Stored data entries:
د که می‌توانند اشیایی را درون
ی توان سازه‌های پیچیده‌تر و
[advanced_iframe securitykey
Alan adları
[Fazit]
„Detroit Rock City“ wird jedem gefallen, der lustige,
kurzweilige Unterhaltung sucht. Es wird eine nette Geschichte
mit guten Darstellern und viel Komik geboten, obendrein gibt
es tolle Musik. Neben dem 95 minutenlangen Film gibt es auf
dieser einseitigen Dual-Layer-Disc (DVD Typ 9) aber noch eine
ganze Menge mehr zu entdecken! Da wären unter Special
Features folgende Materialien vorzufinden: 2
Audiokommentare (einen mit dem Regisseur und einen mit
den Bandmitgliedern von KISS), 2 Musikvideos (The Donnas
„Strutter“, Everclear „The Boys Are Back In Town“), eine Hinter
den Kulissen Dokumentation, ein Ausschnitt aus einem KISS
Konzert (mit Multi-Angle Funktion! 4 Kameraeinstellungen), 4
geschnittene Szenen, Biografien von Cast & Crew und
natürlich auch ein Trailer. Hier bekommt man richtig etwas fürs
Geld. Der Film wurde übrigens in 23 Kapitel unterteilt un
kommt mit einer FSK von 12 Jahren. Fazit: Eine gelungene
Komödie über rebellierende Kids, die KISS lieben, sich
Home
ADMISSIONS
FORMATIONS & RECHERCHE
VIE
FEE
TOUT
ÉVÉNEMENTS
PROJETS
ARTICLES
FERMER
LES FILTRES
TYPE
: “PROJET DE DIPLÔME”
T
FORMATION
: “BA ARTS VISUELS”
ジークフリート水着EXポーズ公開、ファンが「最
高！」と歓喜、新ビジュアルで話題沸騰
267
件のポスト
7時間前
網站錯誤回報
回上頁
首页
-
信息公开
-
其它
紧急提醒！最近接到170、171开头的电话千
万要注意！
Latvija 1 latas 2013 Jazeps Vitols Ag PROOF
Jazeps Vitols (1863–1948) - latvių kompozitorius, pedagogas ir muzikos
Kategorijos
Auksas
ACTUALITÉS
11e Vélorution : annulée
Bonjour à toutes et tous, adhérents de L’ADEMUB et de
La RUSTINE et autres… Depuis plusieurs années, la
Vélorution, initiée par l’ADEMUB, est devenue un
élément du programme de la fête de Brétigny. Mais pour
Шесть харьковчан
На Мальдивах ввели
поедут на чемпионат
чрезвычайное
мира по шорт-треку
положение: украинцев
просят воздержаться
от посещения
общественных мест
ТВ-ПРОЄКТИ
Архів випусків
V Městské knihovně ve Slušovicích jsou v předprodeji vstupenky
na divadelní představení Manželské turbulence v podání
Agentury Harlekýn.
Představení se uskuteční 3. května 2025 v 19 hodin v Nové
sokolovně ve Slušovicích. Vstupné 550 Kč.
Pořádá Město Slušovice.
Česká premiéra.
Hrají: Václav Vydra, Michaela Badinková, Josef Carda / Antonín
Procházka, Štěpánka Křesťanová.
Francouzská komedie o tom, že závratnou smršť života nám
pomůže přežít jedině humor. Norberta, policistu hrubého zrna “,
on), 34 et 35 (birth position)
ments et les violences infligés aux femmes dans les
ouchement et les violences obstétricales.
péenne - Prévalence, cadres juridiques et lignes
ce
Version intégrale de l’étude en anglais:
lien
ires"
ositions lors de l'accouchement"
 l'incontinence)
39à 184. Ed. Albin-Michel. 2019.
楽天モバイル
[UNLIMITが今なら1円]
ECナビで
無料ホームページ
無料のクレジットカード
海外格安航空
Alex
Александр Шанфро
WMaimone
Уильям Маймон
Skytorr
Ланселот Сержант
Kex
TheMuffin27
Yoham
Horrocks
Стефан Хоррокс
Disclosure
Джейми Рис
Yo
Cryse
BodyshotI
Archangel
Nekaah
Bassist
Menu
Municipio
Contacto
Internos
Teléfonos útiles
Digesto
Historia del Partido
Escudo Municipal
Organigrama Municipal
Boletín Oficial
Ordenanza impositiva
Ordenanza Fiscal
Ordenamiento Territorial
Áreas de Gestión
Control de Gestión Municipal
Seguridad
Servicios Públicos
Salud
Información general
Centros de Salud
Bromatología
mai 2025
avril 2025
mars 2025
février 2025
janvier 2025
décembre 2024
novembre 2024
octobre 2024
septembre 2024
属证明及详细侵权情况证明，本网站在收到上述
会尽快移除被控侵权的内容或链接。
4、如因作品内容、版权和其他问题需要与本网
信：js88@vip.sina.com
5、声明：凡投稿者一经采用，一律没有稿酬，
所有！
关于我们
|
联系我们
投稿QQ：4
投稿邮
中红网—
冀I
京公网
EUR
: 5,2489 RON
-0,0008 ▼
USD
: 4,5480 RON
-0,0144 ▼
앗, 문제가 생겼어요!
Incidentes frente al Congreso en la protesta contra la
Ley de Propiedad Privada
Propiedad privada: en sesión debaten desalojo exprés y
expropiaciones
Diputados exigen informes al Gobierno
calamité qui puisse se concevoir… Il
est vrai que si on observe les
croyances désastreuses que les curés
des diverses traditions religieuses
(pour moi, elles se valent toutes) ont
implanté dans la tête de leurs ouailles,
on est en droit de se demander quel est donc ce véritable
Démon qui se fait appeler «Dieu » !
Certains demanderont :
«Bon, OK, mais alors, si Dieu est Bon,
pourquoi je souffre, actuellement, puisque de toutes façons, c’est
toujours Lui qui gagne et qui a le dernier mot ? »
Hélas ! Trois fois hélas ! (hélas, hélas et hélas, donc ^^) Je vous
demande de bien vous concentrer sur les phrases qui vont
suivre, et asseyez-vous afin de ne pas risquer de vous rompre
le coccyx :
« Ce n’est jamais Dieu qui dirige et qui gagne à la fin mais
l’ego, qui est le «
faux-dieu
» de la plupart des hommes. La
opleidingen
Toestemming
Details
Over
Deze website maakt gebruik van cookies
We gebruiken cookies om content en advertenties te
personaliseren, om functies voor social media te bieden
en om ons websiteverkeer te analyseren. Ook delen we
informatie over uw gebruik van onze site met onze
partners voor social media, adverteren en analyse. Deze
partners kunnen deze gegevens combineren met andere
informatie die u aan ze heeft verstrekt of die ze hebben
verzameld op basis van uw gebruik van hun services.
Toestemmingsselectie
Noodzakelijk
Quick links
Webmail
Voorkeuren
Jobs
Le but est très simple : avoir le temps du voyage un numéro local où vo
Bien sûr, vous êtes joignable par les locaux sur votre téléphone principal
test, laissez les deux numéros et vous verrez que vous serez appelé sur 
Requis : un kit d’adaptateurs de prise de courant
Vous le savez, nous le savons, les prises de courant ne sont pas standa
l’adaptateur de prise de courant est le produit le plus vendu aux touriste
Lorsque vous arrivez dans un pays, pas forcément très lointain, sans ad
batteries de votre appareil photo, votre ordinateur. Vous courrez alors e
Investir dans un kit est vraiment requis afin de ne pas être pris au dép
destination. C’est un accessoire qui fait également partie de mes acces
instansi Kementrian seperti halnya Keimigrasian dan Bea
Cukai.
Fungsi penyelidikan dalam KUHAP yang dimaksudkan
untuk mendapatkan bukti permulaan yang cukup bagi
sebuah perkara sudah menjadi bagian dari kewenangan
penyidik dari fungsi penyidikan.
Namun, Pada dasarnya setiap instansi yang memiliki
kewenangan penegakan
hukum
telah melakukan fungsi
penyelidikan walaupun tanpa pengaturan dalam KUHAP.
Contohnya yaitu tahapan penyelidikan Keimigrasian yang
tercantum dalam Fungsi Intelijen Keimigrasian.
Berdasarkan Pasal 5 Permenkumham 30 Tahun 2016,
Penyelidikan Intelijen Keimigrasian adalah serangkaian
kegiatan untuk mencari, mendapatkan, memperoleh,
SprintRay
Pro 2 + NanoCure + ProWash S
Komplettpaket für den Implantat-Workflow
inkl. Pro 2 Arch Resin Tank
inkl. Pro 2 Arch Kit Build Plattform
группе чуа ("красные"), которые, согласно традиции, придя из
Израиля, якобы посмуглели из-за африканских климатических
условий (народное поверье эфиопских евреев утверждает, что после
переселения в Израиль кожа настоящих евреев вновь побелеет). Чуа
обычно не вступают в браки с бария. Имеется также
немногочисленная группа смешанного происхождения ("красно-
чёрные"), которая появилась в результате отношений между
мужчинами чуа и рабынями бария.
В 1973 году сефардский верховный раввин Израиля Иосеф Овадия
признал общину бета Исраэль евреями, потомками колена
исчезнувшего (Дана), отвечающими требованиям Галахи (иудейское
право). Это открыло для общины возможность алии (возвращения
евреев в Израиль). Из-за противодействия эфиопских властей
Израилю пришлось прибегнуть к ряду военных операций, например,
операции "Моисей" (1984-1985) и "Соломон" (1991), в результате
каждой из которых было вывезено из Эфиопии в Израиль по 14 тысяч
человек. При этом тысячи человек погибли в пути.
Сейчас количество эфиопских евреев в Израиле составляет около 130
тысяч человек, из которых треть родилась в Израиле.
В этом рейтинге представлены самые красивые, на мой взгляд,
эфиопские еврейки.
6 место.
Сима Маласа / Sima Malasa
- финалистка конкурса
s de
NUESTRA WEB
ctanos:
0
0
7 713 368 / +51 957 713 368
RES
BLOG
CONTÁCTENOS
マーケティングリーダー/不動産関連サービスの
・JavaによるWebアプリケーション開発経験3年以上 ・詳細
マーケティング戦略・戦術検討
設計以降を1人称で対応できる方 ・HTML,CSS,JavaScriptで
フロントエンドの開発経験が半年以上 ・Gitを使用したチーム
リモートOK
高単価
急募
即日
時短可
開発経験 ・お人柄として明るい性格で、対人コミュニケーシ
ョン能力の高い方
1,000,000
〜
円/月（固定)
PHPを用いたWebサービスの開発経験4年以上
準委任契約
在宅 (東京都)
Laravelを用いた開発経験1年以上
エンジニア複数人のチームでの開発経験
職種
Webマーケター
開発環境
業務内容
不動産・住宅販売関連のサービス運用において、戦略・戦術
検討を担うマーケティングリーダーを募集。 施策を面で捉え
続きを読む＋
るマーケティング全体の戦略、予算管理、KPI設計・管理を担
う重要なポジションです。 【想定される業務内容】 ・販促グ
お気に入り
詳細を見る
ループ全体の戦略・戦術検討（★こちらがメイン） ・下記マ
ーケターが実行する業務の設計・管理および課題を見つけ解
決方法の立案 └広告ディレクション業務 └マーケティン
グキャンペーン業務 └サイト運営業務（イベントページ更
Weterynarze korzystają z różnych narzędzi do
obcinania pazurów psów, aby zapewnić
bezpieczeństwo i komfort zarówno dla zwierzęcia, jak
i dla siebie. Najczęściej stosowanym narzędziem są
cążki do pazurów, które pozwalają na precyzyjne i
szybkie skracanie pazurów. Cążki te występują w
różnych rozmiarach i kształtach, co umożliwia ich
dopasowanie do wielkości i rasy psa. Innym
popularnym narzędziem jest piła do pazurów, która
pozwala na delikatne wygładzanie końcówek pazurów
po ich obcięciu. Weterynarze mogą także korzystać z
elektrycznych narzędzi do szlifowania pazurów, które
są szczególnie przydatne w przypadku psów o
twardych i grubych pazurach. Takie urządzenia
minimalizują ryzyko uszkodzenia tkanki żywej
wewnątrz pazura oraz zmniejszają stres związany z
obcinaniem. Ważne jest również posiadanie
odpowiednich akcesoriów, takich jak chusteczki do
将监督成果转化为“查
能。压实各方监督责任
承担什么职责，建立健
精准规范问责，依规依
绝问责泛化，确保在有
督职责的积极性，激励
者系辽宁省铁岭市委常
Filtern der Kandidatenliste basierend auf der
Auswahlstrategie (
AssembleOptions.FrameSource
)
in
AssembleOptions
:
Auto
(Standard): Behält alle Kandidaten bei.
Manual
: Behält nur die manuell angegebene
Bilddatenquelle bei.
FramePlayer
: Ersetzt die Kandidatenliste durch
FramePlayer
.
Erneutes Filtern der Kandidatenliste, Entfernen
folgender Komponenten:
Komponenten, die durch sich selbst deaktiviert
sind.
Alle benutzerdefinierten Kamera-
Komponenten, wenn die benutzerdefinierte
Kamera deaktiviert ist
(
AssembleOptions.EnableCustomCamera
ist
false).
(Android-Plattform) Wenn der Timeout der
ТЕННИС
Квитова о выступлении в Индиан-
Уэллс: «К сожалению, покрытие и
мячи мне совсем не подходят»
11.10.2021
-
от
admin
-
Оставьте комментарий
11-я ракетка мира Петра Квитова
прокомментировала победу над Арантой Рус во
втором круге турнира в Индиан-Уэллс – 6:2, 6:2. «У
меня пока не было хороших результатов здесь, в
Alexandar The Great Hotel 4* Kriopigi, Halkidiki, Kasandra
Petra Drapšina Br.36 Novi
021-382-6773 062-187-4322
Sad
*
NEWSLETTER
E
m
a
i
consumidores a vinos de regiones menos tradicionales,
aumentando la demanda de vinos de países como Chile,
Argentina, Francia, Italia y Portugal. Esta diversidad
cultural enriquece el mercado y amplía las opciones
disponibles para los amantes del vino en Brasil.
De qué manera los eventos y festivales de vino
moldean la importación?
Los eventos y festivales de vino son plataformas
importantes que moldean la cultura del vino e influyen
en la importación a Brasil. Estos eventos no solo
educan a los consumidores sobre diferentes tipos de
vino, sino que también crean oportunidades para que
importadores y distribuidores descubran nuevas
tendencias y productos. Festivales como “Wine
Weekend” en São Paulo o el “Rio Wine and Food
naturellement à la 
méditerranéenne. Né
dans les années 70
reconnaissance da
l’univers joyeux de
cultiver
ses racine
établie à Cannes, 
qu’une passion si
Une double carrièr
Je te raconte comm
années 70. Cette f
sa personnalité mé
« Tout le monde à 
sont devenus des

Task to carry out: Some lines of the data above may hold the word "courant"; state how many do, and give only that number.

Response below: 3